M. Vous avez parlé du Prix de l’Andam et du LVMH Prize qui vous ont aidés à développer votre marque. Que pensez-vous de l’industrie de la mode française qui, grâce à ces initiatives, permet de plus en plus à de jeunes créateur·rice·s de se lancer et de s’exprimer ?
A. V. C’est une super opportunité, c’est évident. Mais ça reste quand même très compétitif. Quand tu regardes le calendrier de la fashion week parisienne, il y a au moins une dizaine de défilés par jour. Malgré tout, on est encore dans un contexte où il faut se battre pour faire sa place. Et je crois que ça passe notamment par le fait d’avoir des idées fortes et marquantes qui, amplifiées et relayées par les réseaux sociaux, permettent de créer du désir et une véritable communauté.
S. M. Je crois que le fait d’être de jeunes créateurs indépendants nous donne aussi une liberté folle et une agilité toute particulière. On peut se permettre plus de choses et oser davantage. Comme cette fois où on avait eu l’idée de faire un défilé drive-in pendant la pandémie de COVID-19. À l’époque, on était régis par les restrictions sanitaires et la distanciation sociale. Alors, on a eu l’idée de ramener tout un tas de bagnoles au milieu de la fosse de l’Accor Arena à Bercy. C’était une véritable prise de risque, et ça a payé.

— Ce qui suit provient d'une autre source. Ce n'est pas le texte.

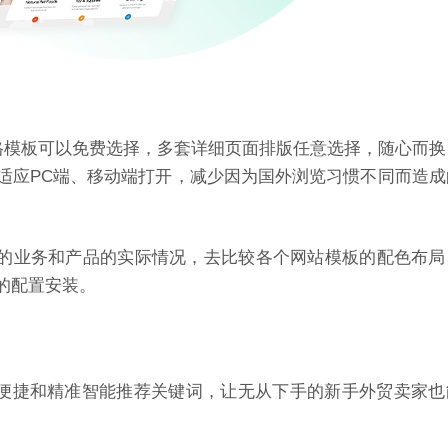
风格模板可以免费选择，多套详细页面排版任意选择，随心而换
适应PC端、移动端打开，减少因为国外浏览习惯不同而造成
站的业务和产品的实际情况，去比较各个网站模板的配色布局
的配置安装。
，便捷和精准智能推荐关键词
，让无从下手的新手外贸卖家也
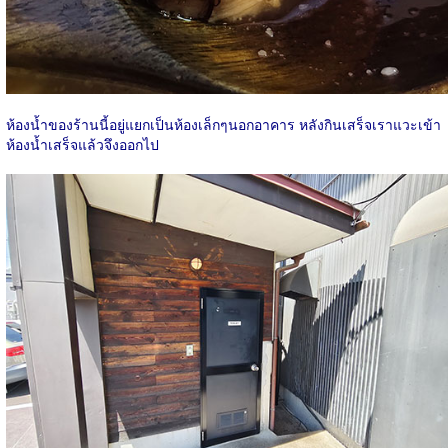
ห้องน้ำของร้านนี้อยู่แยกเป็นห้องเล็กๆนอกอาคาร หลังกินเสร็จเราแวะเข้า
ห้องน้ำเสร็จแล้วจึงออกไป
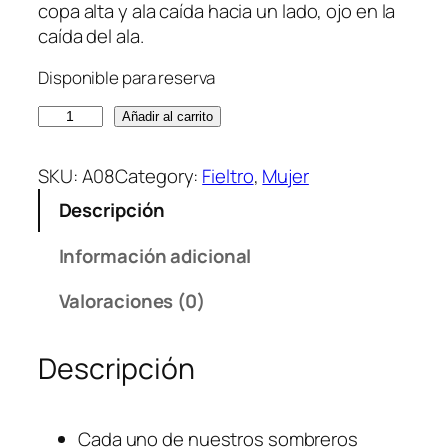
copa alta y ala caída hacia un lado, ojo en la
caída del ala.
Disponible para reserva
U
Añadir al carrito
M
B
SKU:
A08
Category:
Fieltro
, 
Mujer
R
Descripción
A
F
Información adicional
E
L
Valoraciones (0)
T
c
Descripción
a
n
t
Cada uno de nuestros sombreros
i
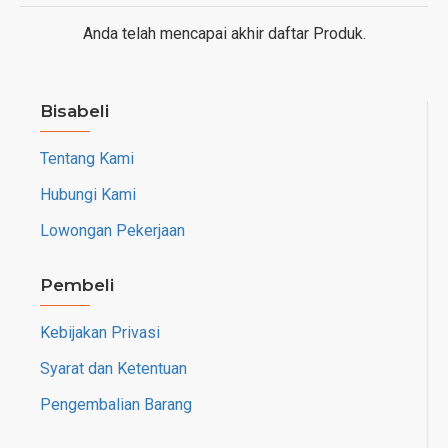
Anda telah mencapai akhir daftar Produk.
Bisabeli
Tentang Kami
Hubungi Kami
Lowongan Pekerjaan
Pembeli
Kebijakan Privasi
Syarat dan Ketentuan
Pengembalian Barang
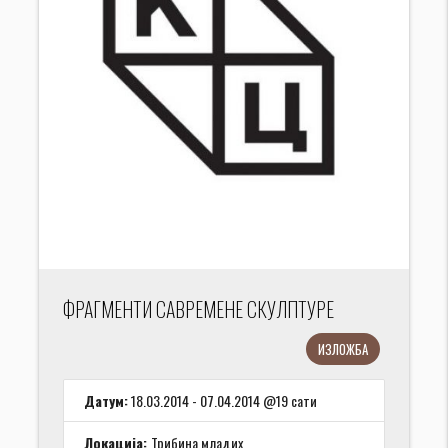
ФРАГМЕНТИ САВРЕМЕНЕ СКУЛПТУРЕ
ИЗЛОЖБА
Датум:
18.03.2014 - 07.04.2014 @19 сати
Локација:
Трибина младих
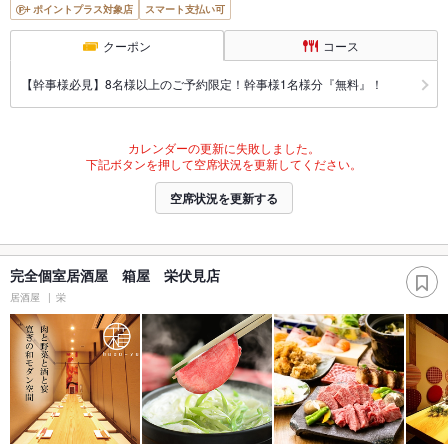
ポイントプラス対象店
スマート支払い可
クーポン
コース
【幹事様必見】8名様以上のご予約限定！幹事様1名様分『無料』！
カレンダーの更新に失敗しました。
下記ボタンを押して空席状況を更新してください。
空席状況を更新する
完全個室居酒屋 箱屋 栄伏見店
居酒屋
栄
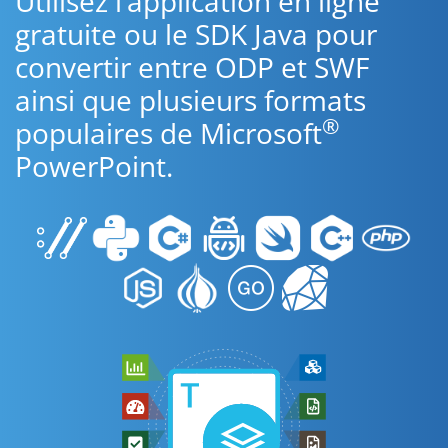
Utilisez l’application en ligne
gratuite ou le SDK Java pour
convertir entre ODP et SWF
ainsi que plusieurs formats
®
populaires de Microsoft
PowerPoint.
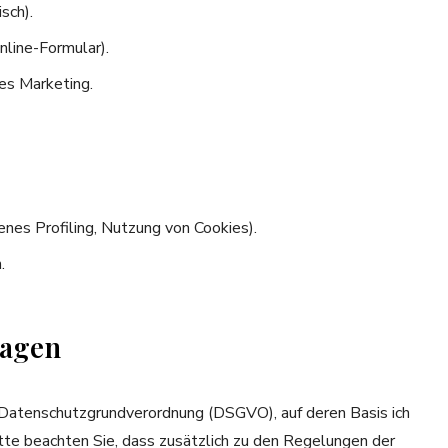
sch).
line-Formular).
es Marketing.
enes Profiling, Nutzung von Cookies).
.
lagen
 Datenschutzgrundverordnung (DSGVO), auf deren Basis ich
tte beachten Sie, dass zusätzlich zu den Regelungen der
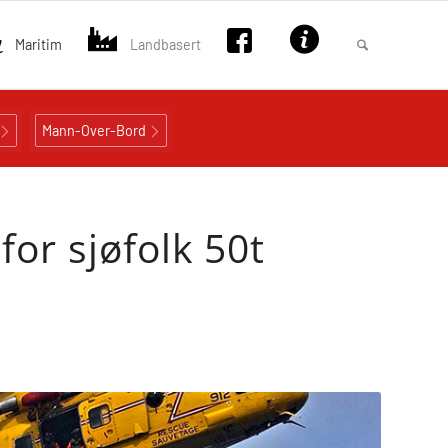
Maritim
Landbasert
Mann-Over-Bord
or sjøfolk 50t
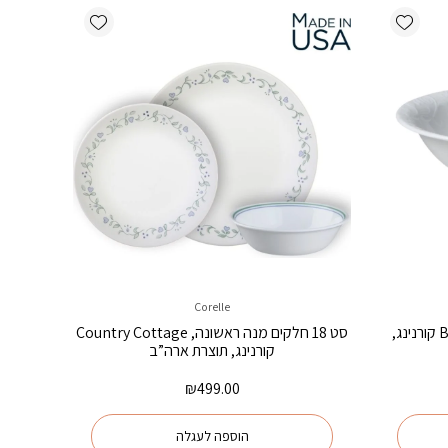
Add wishlist
Add wishlist
Corelle
בול למרק 532 מ”ל, Bella Faenza קורנינג,
סט 18 חלקים מנה ראשונה, Country Cottage
קורנינג, תוצרת ארה”ב
₪
499.00
הוספה לעגלה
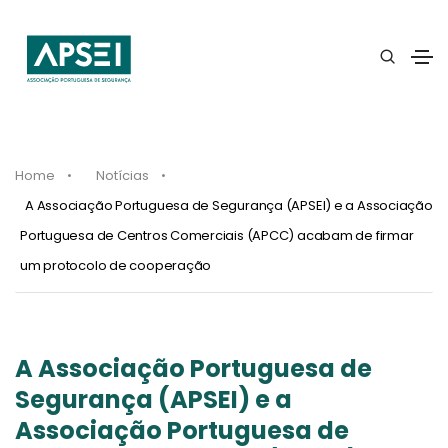
Home
Notícias
A Associação Portuguesa de Segurança (APSEI) e a Associação
Portuguesa de Centros Comerciais (APCC) acabam de firmar
um protocolo de cooperação
A Associação Portuguesa de
Segurança (APSEI) e a
Associação Portuguesa de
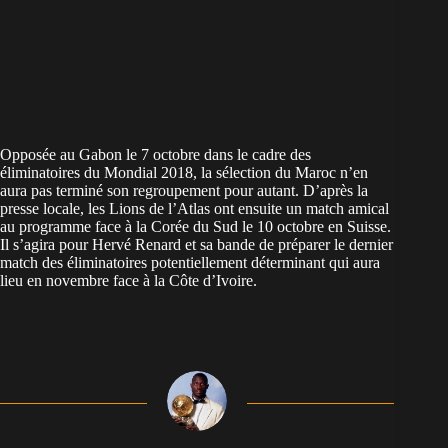
Opposée au Gabon le 7 octobre dans le cadre des
éliminatoires du Mondial 2018, la sélection du Maroc n’en
aura pas terminé son regroupement pour autant. D’après la
presse locale, les Lions de l’Atlas ont ensuite un match amical
au programme face à la Corée du Sud le 10 octobre en Suisse.
Il s’agira pour Hervé Renard et sa bande de préparer le dernier
match des éliminatoires potentiellement déterminant qui aura
lieu en novembre face à la Côte d’Ivoire.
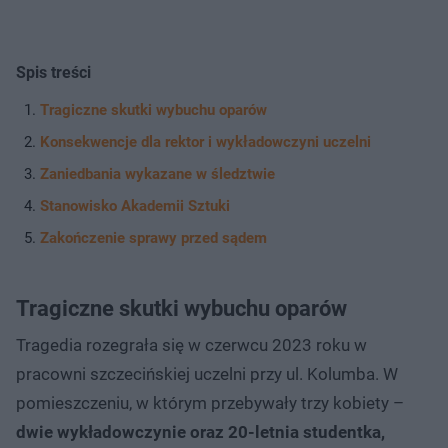
Spis treści
Tragiczne skutki wybuchu oparów
Konsekwencje dla rektor i wykładowczyni uczelni
Zaniedbania wykazane w śledztwie
Stanowisko Akademii Sztuki
Zakończenie sprawy przed sądem
Tragiczne skutki wybuchu oparów
Tragedia rozegrała się w czerwcu 2023 roku w
pracowni szczecińskiej uczelni przy ul. Kolumba. W
pomieszczeniu, w którym przebywały trzy kobiety –
dwie wykładowczynie oraz 20-letnia studentka,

M. Comme cette fois, en 2022, où vous avez breaké internet et le milieu de la mode avec votre Spray Dress, peinte en live sur Bella Hadid nue. C’était un véritable moment de pop culture, qui vous a fait connaître dans le monde entier. Une fois la frénésie retombée, comment on perçoit et analyse tout ça ?
S. M. Honnêtement, on n’avait pas imaginé que ça aurait ce succès. On pensait même que ça ferait un énorme flop. On avait trop peur. Même le lendemain, on s’est réveillés en ne captant pas trop ce qu’il se passait. Ça a fait le tour du monde, bien au-delà des médias mode. On parlait de nous sur CNN, Forbes…
A. V. C’était un moment juste magique. On est hyper reconnaissants et heureux d’avoir pu vivre ça. Et avec Bella en plus, c’est exceptionnel. Quand je revois les images, je me dis que c’est si poétique. Un moment hors du temps qui restera gravé dans les mémoires. La vérité, c’est qu’on ne vend pas des robes en spray, donc avec ce genre de performance et de happening, on a voulu montrer que Coperni était aussi une plateforme nous permettant de nous exprimer sans contrainte, de raconter notre passion de la mode et notre attrait pour l’innovation. Avoir pu faire tout ça en même temps, c’était magnifique.
M. Vous avez ressenti une forme de pression à devoir réitérer un tel événement lors de vos défilés suivants ?
S. M. Pour le défilé de la collection automne-hiver 2023, les gens nous attendaient au tournant. C’est sûrement pour ça que certains nous ont accusés de vouloir reproduire le buzz – au détriment du vêtement, selon eux –parce qu’on avait décidé de mettre en scène des robots chiens Spot de Boston Dynamics au côté des mannequins sur le catwalk. Mais les personnes qui nous font ce type de reproches sont souvent les premières à sortir leur téléphone pendant le show pour filmer. C’est peut-être à elles de commencer par poser leur téléphone pour apprécier le moment présent et l’expérience qu’on leur offre. Je trouve que c’est une forme d’hypocrisie.
A. V. Chez Coperni, on a la chance d’avoir Sébastien qui est un mec hyper créatif, avec plein d’idées et des rêves de science-fiction. Chaque saison a sa particularité. La prochaine sera sans doute moins show-off et conçue avec une approche plus intellectuelle. On veut surtout raconter des histoires et offrir une expérience en allant là où les gens ne nous attendent pas nécessairement. Alors, oui c’est un exercice assez difficile puisqu’on doit vachement se réinventer, que ce soit dans les formes, les matières, les silhouettes, les coupes, les présentations… Mais c’est ce qu’on veut pour notre communauté. Le principal pour nous, c’est d’apporter constamment de nouvelles idées. Peu importe si elles semblent moins spectaculaires. On ne veut pas perdre cette magie-là.